By Bibeth Orteza, Philippine Daily Inquirer
26 February 2012
Source: http://newsinfo.inquirer.net/151905/a-life-in-the-day-of-juan-ponce-enrile
(Editor’s Note: The author set out to observe a day in the life of her husband’s uncle, Senate President Juan Ponce Enrile, as he presides over what is one of the most important trials in the country’s history—the impeachment of the Supreme Court Chief Justice. Graciously welcomed by her subject into his home and allowed to tag along to the trial, she came away with much more than just the details of a daily routine. The star of the moment obliged her with a sometimes tearful recollection of his life, enough material perhaps for a scriptwriter like the author and a director like her husband Carlitos Siguion-Reyna to turn into a riveting movie.)
8:15 a. m.
THE MAN of the house is still in his bedroom.
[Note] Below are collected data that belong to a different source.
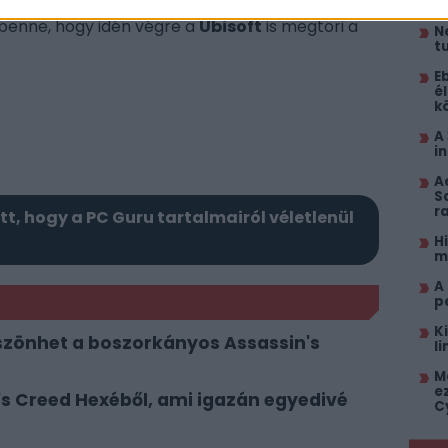
zín és a korszak pedig eddig sem volt titok,
i
k benne, hogy idén végre a
Ubisoft
is megtöri a
N
t
E
él
k
A
i
A
S
r
itt, hogy a PC Guru tartalmairól véletlenül
H
m
A
p
K
szönhet a boszorkányos Assassin's
l
M
e
n's Creed Hexéből, ami igazán egyedivé
C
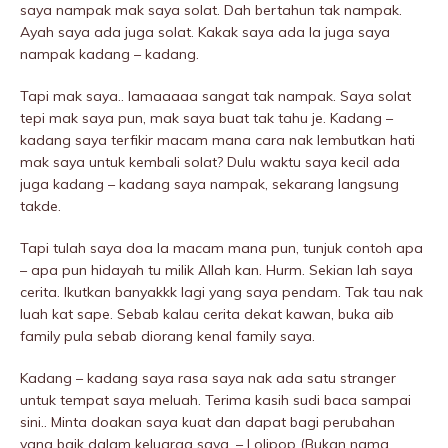
saya nampak mak saya solat. Dah bertahun tak nampak.
Ayah saya ada juga solat. Kakak saya ada la juga saya
nampak kadang – kadang.
Tapi mak saya.. lamaaaaa sangat tak nampak. Saya solat
tepi mak saya pun, mak saya buat tak tahu je. Kadang –
kadang saya terfikir macam mana cara nak lembutkan hati
mak saya untuk kembali solat? Dulu waktu saya kecil ada
juga kadang – kadang saya nampak, sekarang langsung
takde.
Tapi tulah saya doa la macam mana pun, tunjuk contoh apa
– apa pun hidayah tu milik Allah kan. Hurm. Sekian lah saya
cerita. Ikutkan banyakkk lagi yang saya pendam. Tak tau nak
luah kat sape. Sebab kalau cerita dekat kawan, buka aib
family pula sebab diorang kenal family saya.
Kadang – kadang saya rasa saya nak ada satu stranger
untuk tempat saya meluah. Terima kasih sudi baca sampai
sini.. Minta doakan saya kuat dan dapat bagi perubahan
yang baik dalam keluarga saya. – Lolipop (Bukan nama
Sally Moneda, his cook and personal assistant of 26 years, reminds his close-in aide, Julius Gumban, not to take away the newspaper as “he has not read Bernas [constitutionalist Fr. Joaquin Bernas, SJ, who writes an opinion column in the Inquirer–Ed].”
The books under the stairs include the New King James Version of the Holy Bible (quick reference edition); “Spiritual Politics” by Gordon McLaughlin and Gordon Davidson; “His Excellency, George Washington” by Joseph J. Ellis; “1,000 Places to See Before You Die” by Patricia Schultz; and “The Oxford Companion to Politics of the World” by Joel Krieger.
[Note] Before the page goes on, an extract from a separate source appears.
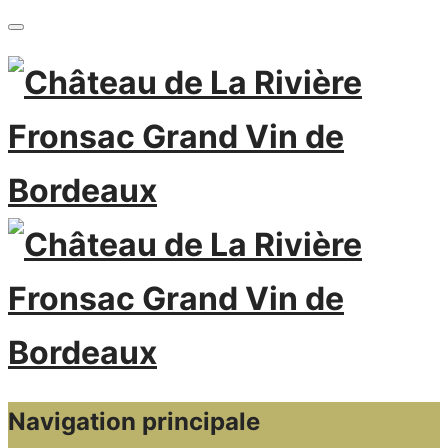
Navigation principale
Also “Presidential Plunder, the Quest for the Marcos Hidden Wealth” and “Struggle and Hope,” both by Jovito R. Salonga, right next to five books written by Ferdinand E. Marcos during his martial law years.
On the flyleaf of “The Marcos Years,” the former president had handwritten a dedication to the man who would remain his secretary of national defense until 1986 when a People’s Power revolt, aided and abetted by the latter, toppled his dictatorship.